Любовную лирику С. Есенина, как и В. Маяковского, отличает «гераклитовская философия», основанная на «борьбе противоположностей». Стихотворение «Заметался пожар голубой.» из цикла «Любовь хулигана» становится венцом творческого гения русского поэта Серебряного века: «Заметался пожар голубой, / Позабылись родимые дали. / В первый раз я запел про любовь, / В первый раз отрекаюсь скандалить. / Был я весь - как запущенный сад, / Был на женщин и зелие падкий. / Разонравилось петь и плясать / И терять свою жизнь без оглядки. /Мне бы только смотреть на тебя, / Видеть глаз злато-карий омут, / И чтоб, прошлое не любя, / Ты уйти не смогла к другому. / Поступь нежная, лёгкий стан, / Если б знала ты сердцем упорным, / Как умеет любить хулиган, / Как умеет он быть покорным. / Я б навеки забыл кабаки / И стихи бы писать забросил, / Только б тонко касаться руки / И волос твоих цветом в осень. /Я б навеки пошёл за тобой /Хоть в свои, хоть в чужие дали... /В первый раз я запел про любовь, /В первый раз отрекаюсь скандалить» (1923) [36].

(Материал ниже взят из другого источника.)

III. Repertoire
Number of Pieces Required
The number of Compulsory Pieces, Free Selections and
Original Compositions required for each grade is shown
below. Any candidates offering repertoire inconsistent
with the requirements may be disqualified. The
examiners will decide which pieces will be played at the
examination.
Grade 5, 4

Говоря о любовной лирике, нельзя не сказать ещё об одном «поэтическом» романе - Б. Пастернака и М. Цветаевой, обогатившем отечественную поэзию многими шедеврами любовной лирики. Б. Л. Пастернак вспоминал, что после прочтения в 1921 году сборника стихов «Вёрсты» М. Цветаевой он написал ей восторженное письмо: в её книгу стихов «надо было вчитаться. Когда я это сделал, я ахнул от открывшейся мне бездны чистоты и силы. Ничего подобного нигде кругом не существовало. Цветаева легко носилась над трудностями настоящего творчества, справлялась с его задачами играючи, с несравненным техническим блеском. Я написал Цветаевой в Прагу письмо, полное восторгов и удивления по поводу того, что я так долго прозёвывал её и так поздно узнал. Она ответила мне. Между нами завязалась переписка, особенно участившаяся в середине двадцатых годов, когда появилось её «Ремесло» и в Москве стали известны в списках крупные по размаху и мысли, яркие и необычные по новизне «Поэма конца», «Поэма горы» и «Крысолов». Мы подружились» [36].

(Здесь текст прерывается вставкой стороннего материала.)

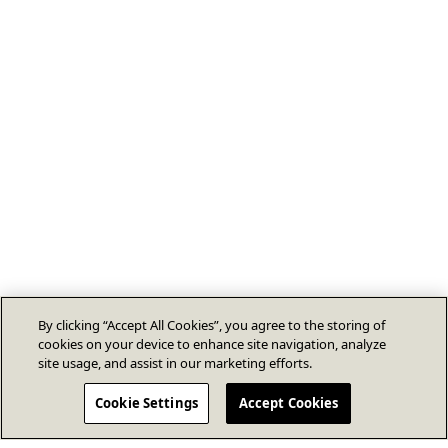
By clicking “Accept All Cookies”, you agree to the storing of
cookies on your device to enhance site navigation, analyze
site usage, and assist in our marketing efforts.
Cookie Settings
Accept Cookies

Стихотворение «Знаю, умру на заре!», которое в числе других вошло в маленькую книжечку «Вёрсты», глубоко взволновало Бориса Пастернака: «Дорогая Марина Ивановна! Сейчас я с дрожью в голосе стал читать брату Ваше - «Знаю, умру на заре!» - и, был как чужим, перебит волною подкатывавшего к горлу рыдания...» [37]: «Знаю, умру на заре! На которой из двух, / Вместе с которой из двух - не решить по заказу! / Ах, если б можно, чтоб дважды мой факел потух! / Чтоб на вечерней заре и на утренней сразу! / Пляшущим шагом прошла по земле! - Неба дочь! / С полным передником роз! - Ни ростка не наруша! / Знаю, умру на заре! - Ястребиную ночь / Бог не пошлёт на мою лебединую душу! / Нежной рукой отведя нецелованный крест, / В щедрое небо рванусь за последним приветом. / Прорезь зари - и ответной улыбки прорез... / - Я и в предсмертной икоте останусь поэтом!» [38].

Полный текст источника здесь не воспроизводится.